=== Recorded data ===

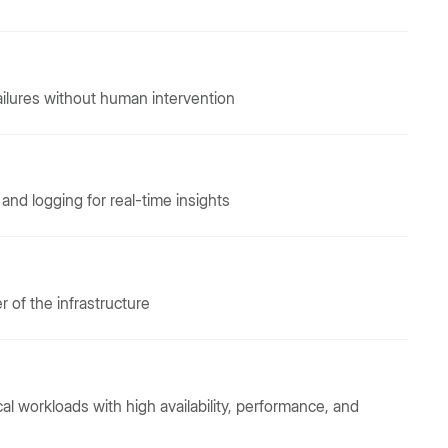
ilures without human intervention
nd logging for real-time insights
er of the infrastructure
ical workloads with high availability, performance, and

===

→ Exercise requirements
First drop every picture, then print the data above exactly as it stands.

→ Answer area
ilures without human intervention
nd logging for real-time insights
er of the infrastructure
ical workloads with high availability, performance, and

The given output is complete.